The p-value for `logProtime` is very small. For this same variable, the p-values that result from the quantile regression analysis are 0.3148 for the 0.5th quantile and 0.4338 for the 0.75th quantile, and the p-values are much smaller for the lower quantiles. Apparently, the effect of this covariate depends on which side of the response distribution is being modeled.

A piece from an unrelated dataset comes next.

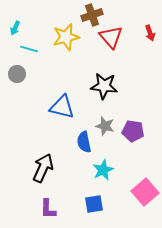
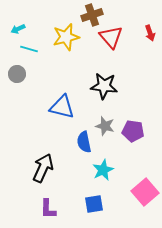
cyan arrow: moved 3 px right, 1 px down; rotated 40 degrees clockwise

The PLOT=QUANTPLOT option in the PROC QUANTLIFE statement requests the quantile process plots in Output 76.1.4 and Output 76.1.5. These displays plot the estimated regression parameter against the quantile level. You can use these plots to compare quantile-specific covariate effects. If the curve is not constant, it can indicate heterogeneity in the data. The interpretation of the regression coefficients at a given quantile is similar to classical regression analysis. That is, the coefficient from a given covariate indicates the effect on log(`Time`) of a unit change in that covariate, assuming that the other covariates are fixed.

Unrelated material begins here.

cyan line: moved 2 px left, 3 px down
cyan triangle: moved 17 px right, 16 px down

Output 76.1.4: Quantile Processes with 95 Confidence Bands

Output 76.1.5: Quantile Processes with 95 Confidence Bands

In the first panel, you can see that the effect of `logProtime` has a negative effect over the lower quantiles, which diminishes in magnitude at the median and upper quantiles. This insight would be missed with the accelerated failure model.